Ein Album für die Ewigkeit – Erik Truffaz Quartet „Lune Rouge“

Eric Truffaz FOTOS: Yuji Watanabe

Erik Truffaz Quartet
Lune Rouge

VÖ: 11.10.2019
CD ∙ LP ∙ Digital

In einem verborgen anmutenden Studio, inmitten einer Schweizer Stadt gelegen, reflektieren die Wände das Licht. Erik Truffaz trägt ein weißes Hemd, dessen Knitter und Falten sofort ins Auge springen. Seine Brille hängt an einer Schnur runter. Vor ihm befindet sich eine abgeschirmte Aufnahmekabine, in der sich ein Mikrofon befindet, das älter ist als er. So wie auch die Trompete mehr Jahre als er auf dem Buckel hat, der er gerade Töne entlockt. Alles verströmt die Weisheit des Alters. Zeit. Kunstfertigkeit.

Dann fängt er an zu singen. Den Song eines verwundeten Kindes. Den Song einer abgeschiedenen Seele. Truffaz‘ Trompete tritt mit Unterwasserwelten in Verbindung, mit unerforschten Gipfeln, Gebeten und Kinderreimen. Er macht äußerlich vielleicht nicht viel her. Er gibt nicht den Poeten. Aber in seinem Stück „Lune Rouge“ (Blutmond) kristallisiert sich der Klang des Atmens heraus.

Keine Formalitäten

Rot ist der Mond. Um einen Blutmond sehen zu können, müssen verschiedene Faktoren zusammengehen: eine totale Sonnenfinsternis, wenn der Mond, die Erde und die Sonne in exakter Linie zueinanderstehen, und der Mond in Erdnähe ist, nahe unserer Umlaufbahn. Es ist eine atemberaubende Kombination aus mineralischem Licht, verheißendem Aufprall und glücklichen Zufällen. Der Blutmond ist die Folge einer perfekten Ausrichtung.

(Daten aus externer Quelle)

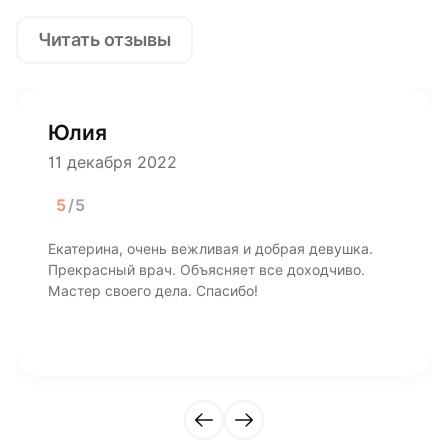
Читать отзывы
Юлия
11 декабря 2022
5
/5
Екатерина, очень вежливая и добрая девушка.
Прекрасный врач. Объясняет все доходчиво.
Мастер своего дела. Спасибо!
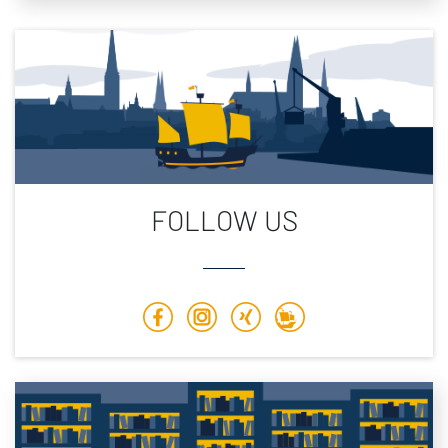
FOLLOW US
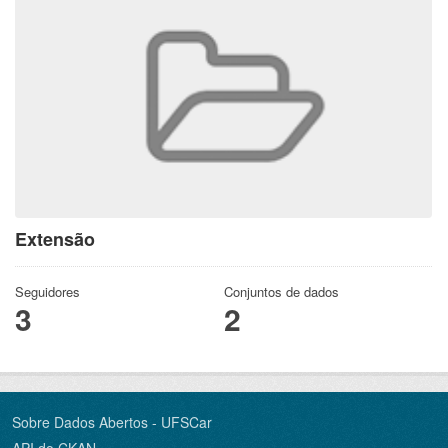
Extensão
Seguidores
Conjuntos de dados
3
2
Sobre Dados Abertos - UFSCar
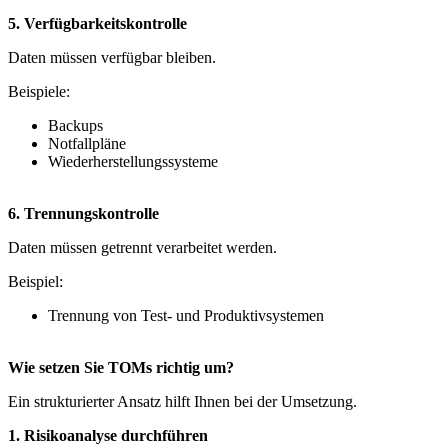
5. Verfügbarkeitskontrolle
Daten müssen verfügbar bleiben.
Beispiele:
Backups
Notfallpläne
Wiederherstellungssysteme
6. Trennungskontrolle
Daten müssen getrennt verarbeitet werden.
Beispiel:
Trennung von Test- und Produktivsystemen
Wie setzen Sie TOMs richtig um?
Ein strukturierter Ansatz hilft Ihnen bei der Umsetzung.
1. Risikoanalyse durchführen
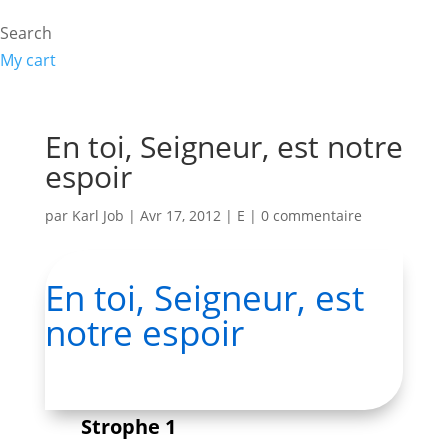
Search
My cart
En toi, Seigneur, est notre
espoir
par
Karl Job
|
Avr 17, 2012
|
E
|
0 commentaire
En toi, Seigneur, est
notre espoir
Strophe 1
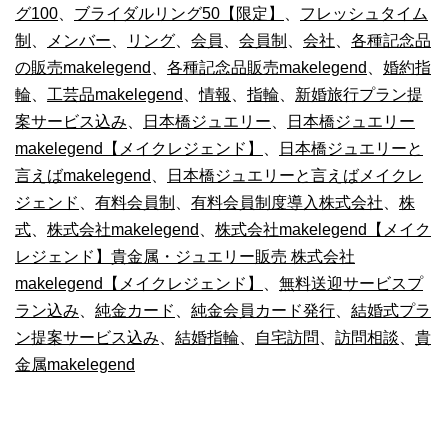
グ100
、
ブライダルリング50【限定】
、
フレッシュタイム
制
、
メンバー
、
リング
、
会員
、
会員制
、
会社
、
各種記念品
の販売makelegend
、
各種記念品販売makelegend
、
婚約指
輪
、
工芸品makelegend
、
情報
、
指輪
、
新婚旅行プラン提
案サービス込み
、
日本橋ジュエリー
、
日本橋ジュエリー
makelegend【メイクレジェンド】
、
日本橋ジュエリーと
言えばmakelegend
、
日本橋ジュエリーと言えばメイクレ
ジェンド
、
有料会員制
、
有料会員制度導入株式会社
、
株
式
、
株式会社makelegend
、
株式会社makelegend【メイク
レジェンド】貴金属・ジュエリー販売 株式会社
makelegend【メイクレジェンド】
、
無料送迎サービスプ
ラン込み
、
純金カード
、
純金会員カード発行
、
結婚式プラ
ン提案サービス込み
、
結婚指輪
、
自宅訪問
、
訪問相談
、
貴
金属makelegend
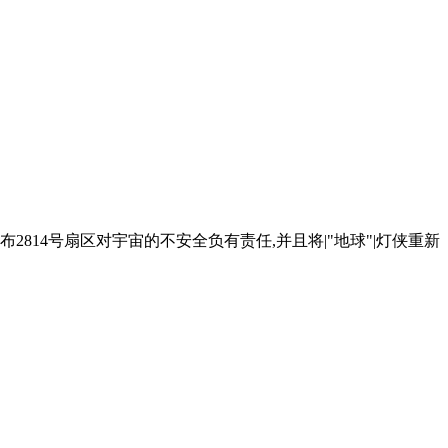
布2814号扇区对宇宙的不安全负有责任,并且将|"地球"|灯侠重新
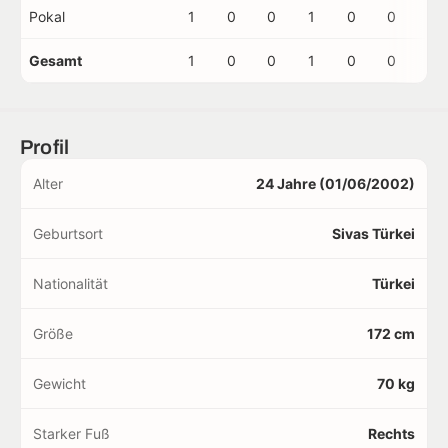
Pokal
1
0
0
1
0
0
0
Gesamt
1
0
0
1
0
0
0
Profil
Alter
24 Jahre (01/06/2002)
Geburtsort
Sivas Türkei
Nationalität
Türkei
Größe
172 cm
Gewicht
70 kg
Starker Fuß
Rechts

Formalitäten spielen während der Aufnahme-Sessions zum Album keine Rolle. Die Musiker kennen sich seit Ewigkeiten. An den Wänden des Flon-Recording-Studios hängen die Vinyl-Platten des Quartetts, die 20 Jahre Revue passieren lassen. Sie hängen da nicht als Trophäen, sondern vielmehr als Bruchstücke eines Mosaiks, das sich kontinuierlich in Arbeit befindet. Nichts ist vollendet, alles atmet. Die Musiker reden nicht viel darüber, was zu tun ist. Der Kollege Marcello Giuliani sieht erschöpft aus, während er durch sein Handy scrollt. Benoit Corboz richtet Tasteninstrumente an, die, einmal aufgebaut, wie das Cockpit eines Raumschiffs aussehen.

Nichts ist statisch

„Wir wollten neue Dinge für das Album“, erklärt Erik Truffaz zwischen einer seiner langen Redepausen, in denen er Stopps einlegt, um seine Gedanken zu sammeln. „Wir haben den Dirigentenstab an Arthur Hnatek weitergereicht und ihn darum gebeten, das Basismaterial zu komponieren, aus dem das Quartett einen Sound gewinnen kann, indem wir Einzelteile zusammenfügen und sie anschließend wieder auseinanderpflücken.“

Der neue Drummer spielt mit den Musikern seit dem Album „Doni Doni“, das in Brüssel entstand. Man überlässt ihm gerne das Parkett. Mit desinteressierter Mimik packt Arthur Hnatek seinen Computer aus, der voller Digital-Feeling und seiner Percussion steckt, mit der wie ein Farbenkünstler hantiert. Man sieht, dass hier frisches Blut am Werk ist.

Alles beginnt mit langen Schwindelanfällen, herzzerreißenden Jams, die so justiert werden, wie sie weiland Teo Marcero für die Electric Tracks von Miles anordenete.

Nichts ist statisch, alles bleibt in Bewegung, obwohl es im Inneren beinahe still ist, wenn ein Album des Erik Truffaz Quartet entsteht.